McCarrick, 88, who now lives in a Capuchin friary in rural Kansas under a mandate to seek a life of «prayer and penance,» became in July the first man in nearly a century to lose the title of cardinal after a church investigation ruled that a charge that he had sexually abused a teenager early in the 1970s was demonstrable.
Then, in August, a report by Pennsylvania prosecutor’s detailed decades of sex abuse, something that caused outrage in the USA.
He was eventually found guilty of an undisclosed number of acts of sexual abuse against minors and sexual misconduct with adults.
He was even found guilty of soliciting sex while taking confession.
The church’s long-running sexual abuse crisis in the US was top off by massive scandals in Latin America, Europe and Australia over the course of 2018.
Saturday’s statement added that the decision to defrock McCarrick had been approved by Pope Francis who had “recognized the definitive nature of this decision made in accordance with (church) law, rendering it as ‘res iudicata,’” the Vatican said, using a Latin maxim for admitting no further recourse to appeal.
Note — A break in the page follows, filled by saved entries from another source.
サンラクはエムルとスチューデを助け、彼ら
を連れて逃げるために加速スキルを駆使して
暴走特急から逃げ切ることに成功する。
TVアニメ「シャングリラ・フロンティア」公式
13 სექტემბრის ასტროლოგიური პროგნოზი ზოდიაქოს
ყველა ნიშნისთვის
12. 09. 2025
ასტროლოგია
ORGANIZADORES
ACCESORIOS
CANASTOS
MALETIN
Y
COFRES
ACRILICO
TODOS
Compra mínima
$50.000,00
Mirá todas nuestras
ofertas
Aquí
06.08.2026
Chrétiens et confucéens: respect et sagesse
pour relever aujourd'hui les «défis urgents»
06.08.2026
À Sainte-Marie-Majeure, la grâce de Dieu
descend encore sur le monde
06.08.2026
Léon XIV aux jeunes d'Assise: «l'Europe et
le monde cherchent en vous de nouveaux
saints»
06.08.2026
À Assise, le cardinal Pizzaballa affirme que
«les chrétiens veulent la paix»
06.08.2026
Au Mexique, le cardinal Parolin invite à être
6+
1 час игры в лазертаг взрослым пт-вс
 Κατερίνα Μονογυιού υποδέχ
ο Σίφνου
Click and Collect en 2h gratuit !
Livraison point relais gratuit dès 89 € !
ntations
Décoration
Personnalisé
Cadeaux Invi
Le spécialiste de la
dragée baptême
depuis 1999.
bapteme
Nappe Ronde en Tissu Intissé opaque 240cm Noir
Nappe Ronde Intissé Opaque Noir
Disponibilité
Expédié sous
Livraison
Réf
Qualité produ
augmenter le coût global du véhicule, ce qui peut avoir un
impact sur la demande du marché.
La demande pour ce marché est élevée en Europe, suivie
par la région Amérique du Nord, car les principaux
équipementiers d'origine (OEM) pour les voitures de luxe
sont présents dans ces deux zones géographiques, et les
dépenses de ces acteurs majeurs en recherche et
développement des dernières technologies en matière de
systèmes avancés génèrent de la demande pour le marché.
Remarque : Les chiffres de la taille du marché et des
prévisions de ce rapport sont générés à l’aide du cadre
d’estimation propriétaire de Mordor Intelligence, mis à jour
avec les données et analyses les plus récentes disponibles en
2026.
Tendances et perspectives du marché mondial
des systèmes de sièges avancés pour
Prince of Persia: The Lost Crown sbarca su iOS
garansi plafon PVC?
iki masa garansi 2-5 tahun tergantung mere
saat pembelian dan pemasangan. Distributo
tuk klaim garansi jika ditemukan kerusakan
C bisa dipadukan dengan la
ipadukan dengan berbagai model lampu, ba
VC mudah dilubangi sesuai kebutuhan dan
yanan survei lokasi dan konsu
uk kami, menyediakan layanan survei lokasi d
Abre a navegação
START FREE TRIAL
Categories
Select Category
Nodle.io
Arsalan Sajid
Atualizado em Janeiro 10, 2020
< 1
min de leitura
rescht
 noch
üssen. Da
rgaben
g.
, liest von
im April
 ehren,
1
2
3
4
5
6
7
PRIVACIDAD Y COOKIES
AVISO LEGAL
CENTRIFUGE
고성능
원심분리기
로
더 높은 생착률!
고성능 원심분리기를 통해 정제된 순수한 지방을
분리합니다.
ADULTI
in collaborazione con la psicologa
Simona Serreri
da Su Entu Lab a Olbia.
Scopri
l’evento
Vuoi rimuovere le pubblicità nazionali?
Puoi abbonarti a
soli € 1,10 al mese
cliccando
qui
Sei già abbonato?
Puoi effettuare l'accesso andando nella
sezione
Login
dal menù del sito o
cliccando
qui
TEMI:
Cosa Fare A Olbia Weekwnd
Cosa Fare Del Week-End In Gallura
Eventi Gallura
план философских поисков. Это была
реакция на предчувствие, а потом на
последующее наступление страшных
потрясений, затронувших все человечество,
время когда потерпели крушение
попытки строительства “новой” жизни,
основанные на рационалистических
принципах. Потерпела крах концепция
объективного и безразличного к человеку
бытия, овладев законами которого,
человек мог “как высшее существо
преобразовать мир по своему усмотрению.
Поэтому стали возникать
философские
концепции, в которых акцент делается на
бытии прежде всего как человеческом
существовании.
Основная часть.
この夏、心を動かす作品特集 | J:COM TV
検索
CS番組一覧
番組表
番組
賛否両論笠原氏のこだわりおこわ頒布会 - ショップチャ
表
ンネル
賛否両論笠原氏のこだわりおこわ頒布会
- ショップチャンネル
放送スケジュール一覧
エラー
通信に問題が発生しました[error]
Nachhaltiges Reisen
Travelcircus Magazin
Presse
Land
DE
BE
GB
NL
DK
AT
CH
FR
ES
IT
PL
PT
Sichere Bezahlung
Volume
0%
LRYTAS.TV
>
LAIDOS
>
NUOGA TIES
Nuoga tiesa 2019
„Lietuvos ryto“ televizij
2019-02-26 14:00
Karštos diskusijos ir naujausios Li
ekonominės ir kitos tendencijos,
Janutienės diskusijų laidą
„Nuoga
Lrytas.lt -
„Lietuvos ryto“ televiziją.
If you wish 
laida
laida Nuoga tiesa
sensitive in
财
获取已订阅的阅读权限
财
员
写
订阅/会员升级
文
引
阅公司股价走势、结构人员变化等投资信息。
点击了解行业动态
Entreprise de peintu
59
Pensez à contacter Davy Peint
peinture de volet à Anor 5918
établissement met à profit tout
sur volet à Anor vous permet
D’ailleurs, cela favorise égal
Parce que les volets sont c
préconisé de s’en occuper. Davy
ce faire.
The scandals have prompted Francis to call bishops from around the world to the Vatican to discuss the crisis.
The Vatican decision to hasten McCarrick’s trial and appeal process was taken in a bid to prevent the matter from clouding the abuse summit, scheduled for next week.
Normally, appeals heard at the Vatican can take a minimum of two months, but the Vatican’s doctrinal office issued the first ruling on Jan. 11 and corroborated it on Feb. 13.
McCarrick’s case has dogged Pope Francis since August when a former Vatican envoy accused him of overlooking the reports as well as disciplinary measures that his predecessor, Pope Benedict XVI, had imposed on the then-cardinal.
McCarrick (New York, 1930) was ordained a cardinal by John Paul II and participated in the April 2005 conclave in which Benedict was elected Pope.
The only other incidence of a cardinal being defrocked dates back to Sept. 13, 1927, and was not related to sexual abuse.
Cardinal Louis Billot had supported the «Action Française» anti-fascist movement condemned by Pius XI.